[Opening Dataset entries section]

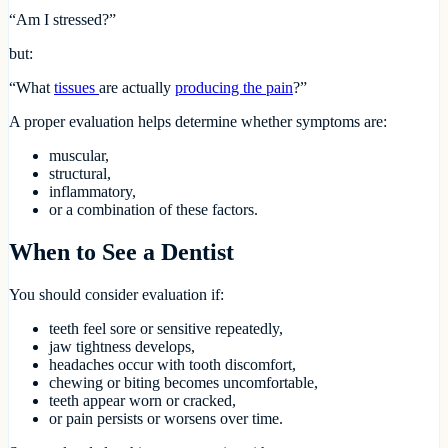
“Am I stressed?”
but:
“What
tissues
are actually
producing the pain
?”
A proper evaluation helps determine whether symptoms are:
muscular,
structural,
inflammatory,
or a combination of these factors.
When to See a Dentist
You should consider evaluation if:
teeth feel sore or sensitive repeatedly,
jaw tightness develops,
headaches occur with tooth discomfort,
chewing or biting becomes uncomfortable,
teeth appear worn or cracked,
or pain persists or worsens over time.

[Closing Dataset entries section]

**Task to carry out:** Output the entries exactly as they appear, with no pictures included.

**Answer section:**
“Am I stressed?”
but:
“What
tissues
are actually
producing the pain
?”
A proper evaluation helps determine whether symptoms are:
muscular,
structural,
inflammatory,
or a combination of these factors.
When to See a Dentist
You should consider evaluation if:
teeth feel sore or sensitive repeatedly,
jaw tightness develops,
headaches occur with tooth discomfort,
chewing or biting becomes uncomfortable,
teeth appear worn or cracked,
or pain persists or worsens over time.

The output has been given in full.